Drive capacities as shown in Windows are shown in the table below along with the best live pricing we could find which will likely vary as time goes on. For nearly all users with a machine that holds only a single unit for storage, the 120GB and above are really the drives to be looking at where the 30Gb and 60GB drives would be better suited as cache drives or secondary storage.
|Drive:||User Capacity:||Model Number:||Retail Price:||Cost Per Usable GB:|
|Intel 525 30 GB||27.9 GiB||SSDMCEAC030B3||$49.99||$1.76|
|Intel 525 60 GB||55.8 GiB||SSDMCEAC060B3||$112.90||$2.02|
|Intel 525 120 GB||111 GiB||SSDMCEAC0120B3||$162.99||$1.47|
|Intel 525 180 GB||167 GiB||SSDMCEAC0180B3||$229.99||$1.37|
|Intel 525 240 GB||223 GiB||SSDMCEAC0240B3||$299.99||$1.34|
It’s good to see some more options in the mSATA space which will only continue to grow, as right now there aren’t a lot of offerings available.
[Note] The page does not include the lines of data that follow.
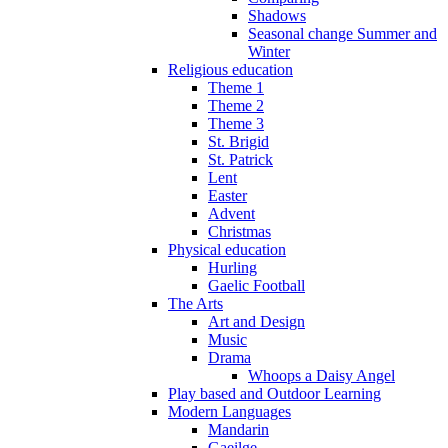
Shadows
Seasonal change Summer and
Winter
Religious education
Theme 1
Theme 2
Theme 3
St. Brigid
St. Patrick
Lent
Easter
Advent
Christmas
Physical education
Hurling
Gaelic Football
The Arts
Art and Design
Music
Drama
Whoops a Daisy Angel
Play based and Outdoor Learning
Modern Languages
Mandarin
Gaeilge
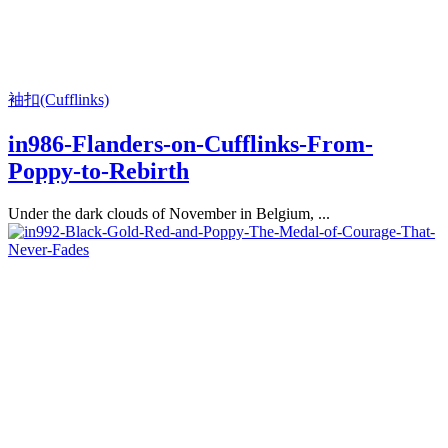
袖扣(Cufflinks)
in986-Flanders-on-Cufflinks-From-
Poppy-to-Rebirth
Under the dark clouds of November in Belgium, ...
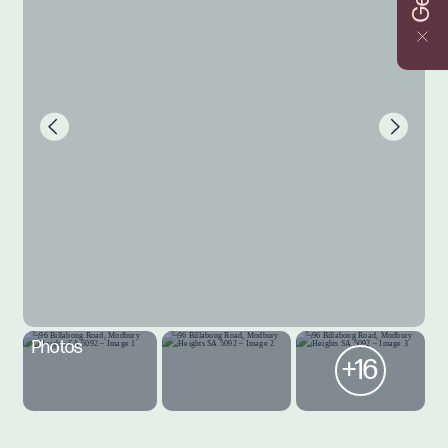
Photos
+16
Intel has done a nice job of making a healthy range of capacities available to suit most everyone’s needs and budgets. Covering them with a five year warranty is also a big plus since the industry standard tends to be the three year mark.
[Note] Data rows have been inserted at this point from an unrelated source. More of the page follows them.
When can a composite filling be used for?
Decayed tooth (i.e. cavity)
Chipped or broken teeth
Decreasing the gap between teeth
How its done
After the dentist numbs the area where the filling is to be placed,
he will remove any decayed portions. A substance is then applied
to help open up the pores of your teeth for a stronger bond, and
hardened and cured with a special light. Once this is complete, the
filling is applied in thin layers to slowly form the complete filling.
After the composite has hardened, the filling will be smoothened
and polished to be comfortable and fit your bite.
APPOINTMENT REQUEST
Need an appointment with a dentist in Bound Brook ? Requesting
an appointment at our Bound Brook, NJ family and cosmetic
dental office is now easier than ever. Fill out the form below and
In the end, the 525 Series drives are really the mSATA version of the 520 Series drives with some additional firmware tweaks that are unique to Intel. For now at least. Being powered by the SF-2281 controller, they put up stellar numbers when faced with data the controller can compress to turbocharge performance. On the 60GB drives and up, performance is roughly the same in that respect with reads all topping out around the 555MB/s mark and writes in the 520MB/s to 530MB/s range.
Moving to incompressible data, the performance starts to vary more between each capacity, especially on the writes where they range from almost 50MB/s to a little over 300MB/s. Real world performance echo the synthetic benchmarks which is usually the case. We look forward to seeing more mSATA drives on the market and await the next generation controller from Intel as well as SandForce to pit them against the likes of Link_A_Media Devices and the Indilinx Barefoot 3 controllers.
Legit Bottom Line: The dearth of big name drive makers in the mSATA SSD space, along with the performance and wide variety of capacities offered by the 525 Series of drives, makes it a slam dunk to look Intel’s way for your mSATA needs.